Leaving out all images, write out the records that follow exactly.
──────── The data
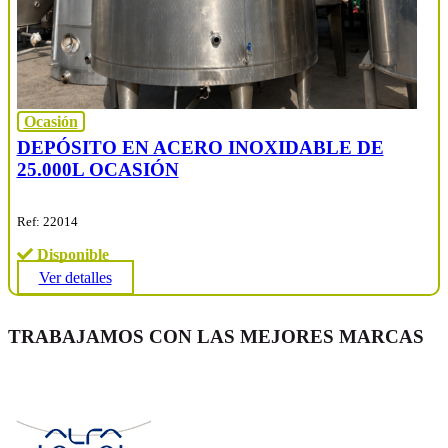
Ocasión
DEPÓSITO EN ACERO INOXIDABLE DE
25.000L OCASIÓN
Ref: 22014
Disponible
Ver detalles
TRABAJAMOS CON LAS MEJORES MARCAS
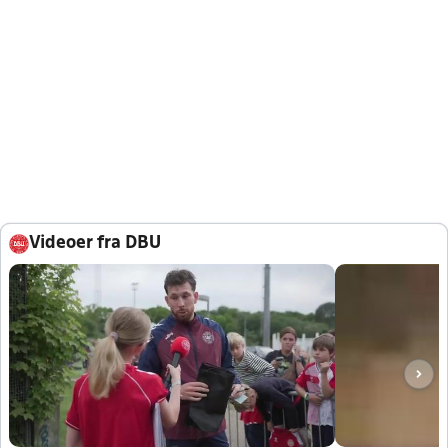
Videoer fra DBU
────────────────
## Problem solution:
Ocasión
DEPÓSITO EN ACERO INOXIDABLE DE
25.000L OCASIÓN
Ref: 22014
Disponible
Ver detalles
TRABAJAMOS CON LAS MEJORES MARCAS
Videoer fra DBU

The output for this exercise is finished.